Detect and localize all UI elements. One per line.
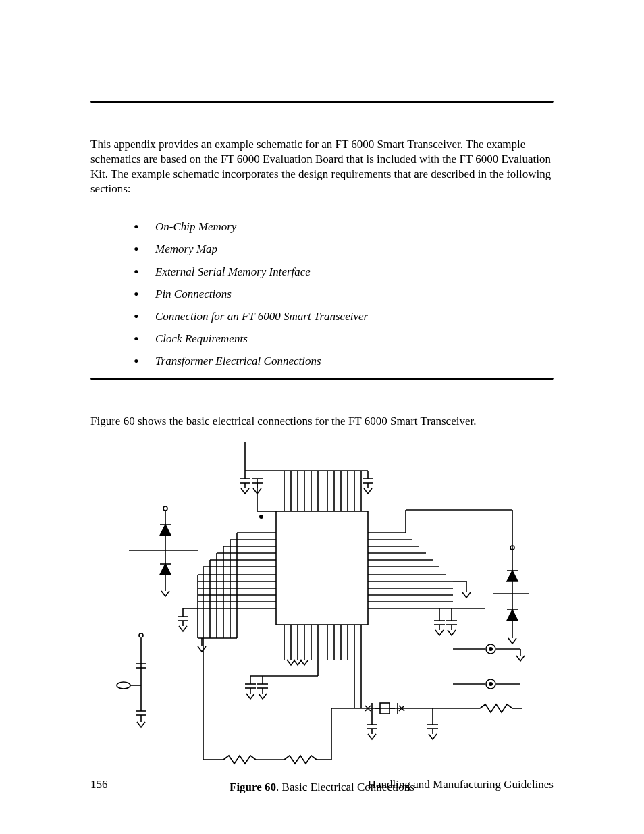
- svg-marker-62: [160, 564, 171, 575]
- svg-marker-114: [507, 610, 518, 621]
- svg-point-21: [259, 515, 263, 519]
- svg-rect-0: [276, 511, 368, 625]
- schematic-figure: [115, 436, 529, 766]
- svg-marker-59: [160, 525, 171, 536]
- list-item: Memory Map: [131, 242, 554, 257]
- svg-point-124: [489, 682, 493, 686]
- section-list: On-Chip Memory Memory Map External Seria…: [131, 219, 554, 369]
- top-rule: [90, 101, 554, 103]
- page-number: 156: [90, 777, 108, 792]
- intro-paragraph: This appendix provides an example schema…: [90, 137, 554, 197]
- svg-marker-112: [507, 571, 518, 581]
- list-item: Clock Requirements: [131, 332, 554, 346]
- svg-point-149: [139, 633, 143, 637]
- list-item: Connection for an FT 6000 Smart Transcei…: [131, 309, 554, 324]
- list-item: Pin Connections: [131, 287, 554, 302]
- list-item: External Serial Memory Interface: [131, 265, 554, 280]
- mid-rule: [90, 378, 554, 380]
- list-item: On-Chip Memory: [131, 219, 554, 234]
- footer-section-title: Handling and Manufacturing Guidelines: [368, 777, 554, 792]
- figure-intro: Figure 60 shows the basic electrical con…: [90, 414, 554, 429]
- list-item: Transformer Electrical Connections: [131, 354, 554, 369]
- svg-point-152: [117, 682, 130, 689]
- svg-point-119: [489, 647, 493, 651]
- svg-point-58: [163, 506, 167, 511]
....
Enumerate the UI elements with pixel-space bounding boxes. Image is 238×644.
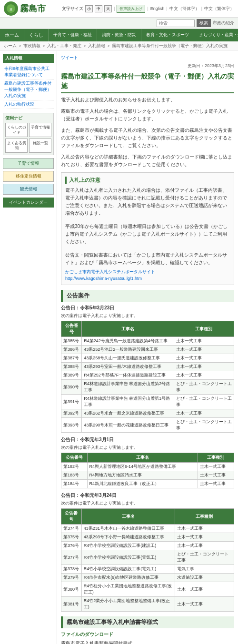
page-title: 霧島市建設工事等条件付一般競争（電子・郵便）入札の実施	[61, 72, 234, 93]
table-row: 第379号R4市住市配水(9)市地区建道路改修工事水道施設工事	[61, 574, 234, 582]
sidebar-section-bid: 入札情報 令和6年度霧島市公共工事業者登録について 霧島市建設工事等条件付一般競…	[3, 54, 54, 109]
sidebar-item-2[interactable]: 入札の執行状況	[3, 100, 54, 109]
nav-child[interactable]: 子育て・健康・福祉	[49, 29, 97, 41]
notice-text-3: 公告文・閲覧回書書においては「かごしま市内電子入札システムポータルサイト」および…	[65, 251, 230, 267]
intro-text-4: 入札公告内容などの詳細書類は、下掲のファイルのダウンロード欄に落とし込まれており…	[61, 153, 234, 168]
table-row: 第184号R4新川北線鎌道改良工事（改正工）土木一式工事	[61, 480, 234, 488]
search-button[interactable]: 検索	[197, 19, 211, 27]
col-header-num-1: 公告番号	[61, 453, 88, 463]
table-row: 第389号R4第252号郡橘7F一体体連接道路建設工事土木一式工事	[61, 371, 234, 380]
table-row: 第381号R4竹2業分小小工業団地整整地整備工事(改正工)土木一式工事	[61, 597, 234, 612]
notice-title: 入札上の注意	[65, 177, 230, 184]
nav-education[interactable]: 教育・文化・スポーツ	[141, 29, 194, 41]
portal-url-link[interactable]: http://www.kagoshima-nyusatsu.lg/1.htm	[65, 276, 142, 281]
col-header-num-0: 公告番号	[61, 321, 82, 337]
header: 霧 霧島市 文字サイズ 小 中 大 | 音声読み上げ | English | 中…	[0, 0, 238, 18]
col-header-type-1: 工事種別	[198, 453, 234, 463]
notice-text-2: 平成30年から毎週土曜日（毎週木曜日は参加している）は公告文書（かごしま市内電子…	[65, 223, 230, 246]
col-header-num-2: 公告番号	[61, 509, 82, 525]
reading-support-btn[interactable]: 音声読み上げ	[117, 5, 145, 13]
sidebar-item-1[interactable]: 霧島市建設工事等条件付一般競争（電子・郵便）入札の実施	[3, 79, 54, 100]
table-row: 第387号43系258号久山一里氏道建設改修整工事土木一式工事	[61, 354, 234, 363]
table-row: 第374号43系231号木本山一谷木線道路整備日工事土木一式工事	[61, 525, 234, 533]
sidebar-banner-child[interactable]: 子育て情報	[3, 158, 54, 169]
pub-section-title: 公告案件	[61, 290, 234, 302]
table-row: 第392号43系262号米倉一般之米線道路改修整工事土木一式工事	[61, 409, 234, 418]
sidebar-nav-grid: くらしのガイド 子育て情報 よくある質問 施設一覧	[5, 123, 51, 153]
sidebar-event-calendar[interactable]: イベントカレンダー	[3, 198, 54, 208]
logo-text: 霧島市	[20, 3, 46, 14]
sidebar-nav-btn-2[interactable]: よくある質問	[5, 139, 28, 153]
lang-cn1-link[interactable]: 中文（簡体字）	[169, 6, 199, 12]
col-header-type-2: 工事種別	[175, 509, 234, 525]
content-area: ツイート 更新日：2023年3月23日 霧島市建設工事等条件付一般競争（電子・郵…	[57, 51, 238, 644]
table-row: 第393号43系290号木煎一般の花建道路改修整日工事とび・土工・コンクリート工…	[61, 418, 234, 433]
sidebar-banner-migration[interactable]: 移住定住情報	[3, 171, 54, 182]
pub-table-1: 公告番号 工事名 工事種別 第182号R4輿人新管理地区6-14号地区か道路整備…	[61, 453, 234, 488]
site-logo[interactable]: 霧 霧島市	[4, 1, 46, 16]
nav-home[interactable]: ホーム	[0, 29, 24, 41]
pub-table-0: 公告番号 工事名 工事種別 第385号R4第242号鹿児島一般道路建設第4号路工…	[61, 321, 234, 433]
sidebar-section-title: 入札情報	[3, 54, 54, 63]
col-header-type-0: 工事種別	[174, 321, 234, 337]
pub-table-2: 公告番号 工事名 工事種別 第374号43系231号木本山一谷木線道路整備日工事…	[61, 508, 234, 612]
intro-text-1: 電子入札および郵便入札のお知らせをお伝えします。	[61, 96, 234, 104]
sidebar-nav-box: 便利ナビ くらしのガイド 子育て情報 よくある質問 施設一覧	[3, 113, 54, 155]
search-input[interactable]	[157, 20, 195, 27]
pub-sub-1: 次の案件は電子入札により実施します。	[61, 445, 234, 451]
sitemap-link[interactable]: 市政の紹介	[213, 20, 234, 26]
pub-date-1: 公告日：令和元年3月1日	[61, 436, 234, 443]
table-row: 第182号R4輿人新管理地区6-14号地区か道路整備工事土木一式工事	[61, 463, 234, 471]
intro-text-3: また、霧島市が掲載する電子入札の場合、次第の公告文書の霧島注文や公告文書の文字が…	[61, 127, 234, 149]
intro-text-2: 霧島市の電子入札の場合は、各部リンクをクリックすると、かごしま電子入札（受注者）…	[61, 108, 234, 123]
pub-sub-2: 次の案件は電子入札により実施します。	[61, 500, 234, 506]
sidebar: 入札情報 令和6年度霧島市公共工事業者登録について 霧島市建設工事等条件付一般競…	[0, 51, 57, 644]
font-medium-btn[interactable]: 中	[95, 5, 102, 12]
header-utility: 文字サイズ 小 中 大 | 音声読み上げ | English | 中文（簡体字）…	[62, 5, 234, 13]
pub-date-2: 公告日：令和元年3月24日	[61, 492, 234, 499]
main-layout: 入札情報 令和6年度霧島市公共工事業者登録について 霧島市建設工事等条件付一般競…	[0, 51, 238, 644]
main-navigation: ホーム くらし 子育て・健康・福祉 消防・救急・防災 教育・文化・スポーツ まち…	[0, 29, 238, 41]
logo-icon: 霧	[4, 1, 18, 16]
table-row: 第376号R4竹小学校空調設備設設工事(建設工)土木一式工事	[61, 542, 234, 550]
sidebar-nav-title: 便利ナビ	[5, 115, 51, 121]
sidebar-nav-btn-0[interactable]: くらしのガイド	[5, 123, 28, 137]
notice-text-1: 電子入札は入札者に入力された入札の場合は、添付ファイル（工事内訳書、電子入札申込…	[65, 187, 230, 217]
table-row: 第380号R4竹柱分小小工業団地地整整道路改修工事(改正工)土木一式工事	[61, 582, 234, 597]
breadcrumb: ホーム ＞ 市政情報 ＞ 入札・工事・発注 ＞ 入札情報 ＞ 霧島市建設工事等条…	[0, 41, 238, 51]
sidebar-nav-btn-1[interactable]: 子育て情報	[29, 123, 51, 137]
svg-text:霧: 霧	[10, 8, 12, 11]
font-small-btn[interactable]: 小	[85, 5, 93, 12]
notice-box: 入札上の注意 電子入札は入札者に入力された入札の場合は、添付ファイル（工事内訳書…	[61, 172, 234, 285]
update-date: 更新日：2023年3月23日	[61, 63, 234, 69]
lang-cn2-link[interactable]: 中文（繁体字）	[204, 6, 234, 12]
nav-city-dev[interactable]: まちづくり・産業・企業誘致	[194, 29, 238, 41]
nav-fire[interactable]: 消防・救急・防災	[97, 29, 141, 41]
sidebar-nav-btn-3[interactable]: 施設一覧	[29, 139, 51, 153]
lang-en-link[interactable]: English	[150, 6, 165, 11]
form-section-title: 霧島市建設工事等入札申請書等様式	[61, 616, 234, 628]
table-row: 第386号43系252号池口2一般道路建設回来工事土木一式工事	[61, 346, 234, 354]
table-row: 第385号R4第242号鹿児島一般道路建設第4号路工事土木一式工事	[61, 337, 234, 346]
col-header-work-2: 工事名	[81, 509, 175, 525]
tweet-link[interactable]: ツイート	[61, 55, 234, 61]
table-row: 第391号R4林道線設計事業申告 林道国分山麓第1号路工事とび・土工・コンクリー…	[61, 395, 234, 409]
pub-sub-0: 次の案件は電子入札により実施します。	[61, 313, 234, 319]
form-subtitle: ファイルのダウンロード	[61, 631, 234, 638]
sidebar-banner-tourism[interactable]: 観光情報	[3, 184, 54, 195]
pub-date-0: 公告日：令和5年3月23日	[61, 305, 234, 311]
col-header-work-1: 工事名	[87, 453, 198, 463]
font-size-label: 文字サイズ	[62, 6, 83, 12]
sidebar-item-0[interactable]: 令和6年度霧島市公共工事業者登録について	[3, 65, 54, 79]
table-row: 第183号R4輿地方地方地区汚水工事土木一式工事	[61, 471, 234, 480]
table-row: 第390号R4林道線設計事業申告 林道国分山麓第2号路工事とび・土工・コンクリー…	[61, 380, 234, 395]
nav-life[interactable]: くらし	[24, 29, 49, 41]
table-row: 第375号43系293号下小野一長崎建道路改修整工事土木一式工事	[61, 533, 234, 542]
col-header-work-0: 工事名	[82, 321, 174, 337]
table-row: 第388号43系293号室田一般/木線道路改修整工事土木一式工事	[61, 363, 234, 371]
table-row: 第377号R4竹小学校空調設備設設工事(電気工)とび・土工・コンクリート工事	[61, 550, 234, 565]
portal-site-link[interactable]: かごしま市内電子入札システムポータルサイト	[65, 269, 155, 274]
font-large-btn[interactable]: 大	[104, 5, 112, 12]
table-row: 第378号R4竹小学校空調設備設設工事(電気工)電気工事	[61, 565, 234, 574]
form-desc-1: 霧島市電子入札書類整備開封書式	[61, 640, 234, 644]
....
**Work to complete**.
Once you have found every line above holding the word "霧島市建設工事等条件付一般競争", copy those lines.

**Written solution**.
page-title: 霧島市建設工事等条件付一般競争（電子・郵便）入札の実施	[61, 72, 234, 93]
sidebar-item-1[interactable]: 霧島市建設工事等条件付一般競争（電子・郵便）入札の実施	[3, 79, 54, 100]
content-area: ツイート 更新日：2023年3月23日 霧島市建設工事等条件付一般競争（電子・郵…	[57, 51, 238, 644]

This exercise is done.